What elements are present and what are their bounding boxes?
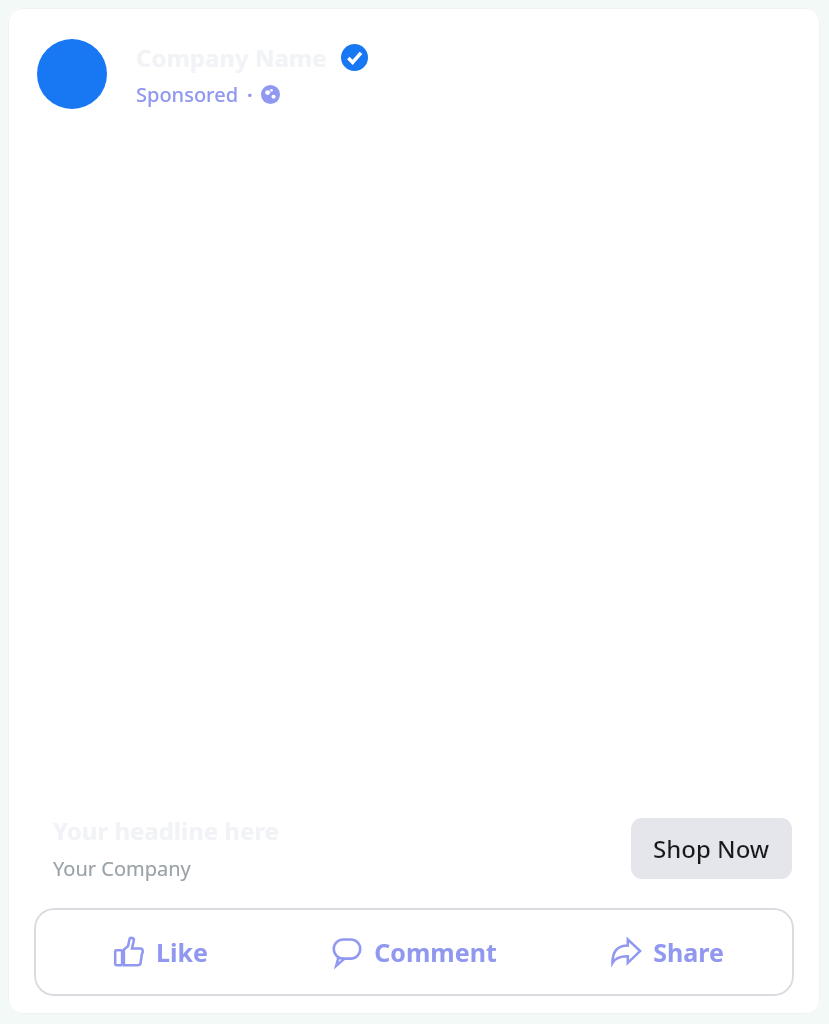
button[interactable]: Comment	[288, 908, 541, 996]
other: Share	[611, 937, 641, 967]
other: Verified	[341, 44, 368, 71]
staticText: Your Company	[53, 855, 191, 882]
staticText: Sponsored	[136, 81, 239, 108]
button[interactable]: Shop Now	[631, 818, 792, 879]
staticText: Comment	[374, 935, 497, 969]
staticText: Like	[156, 935, 208, 969]
staticText: Your headline here	[53, 814, 279, 847]
staticText: Share	[653, 935, 724, 969]
button[interactable]: Share	[541, 908, 794, 996]
button[interactable]: Like	[34, 908, 288, 996]
other: Profile picture	[37, 39, 107, 109]
staticText: Shop Now	[653, 832, 770, 865]
other: Public	[261, 85, 280, 104]
staticText: Company Name	[136, 41, 327, 74]
other: Like	[114, 937, 144, 967]
other: Comment	[332, 937, 362, 967]
staticText: ·	[247, 81, 253, 108]
button[interactable]: Profile picture	[8, 8, 820, 140]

------------------------------------------------------------

◆ **WHAT IS EXPECTED**:
Show each line of the data that contains the string "other".

◆ **RESULT**:
other: Share	[611, 937, 641, 967]
other: Verified	[341, 44, 368, 71]
other: Profile picture	[37, 39, 107, 109]
other: Public	[261, 85, 280, 104]
other: Like	[114, 937, 144, 967]
other: Comment	[332, 937, 362, 967]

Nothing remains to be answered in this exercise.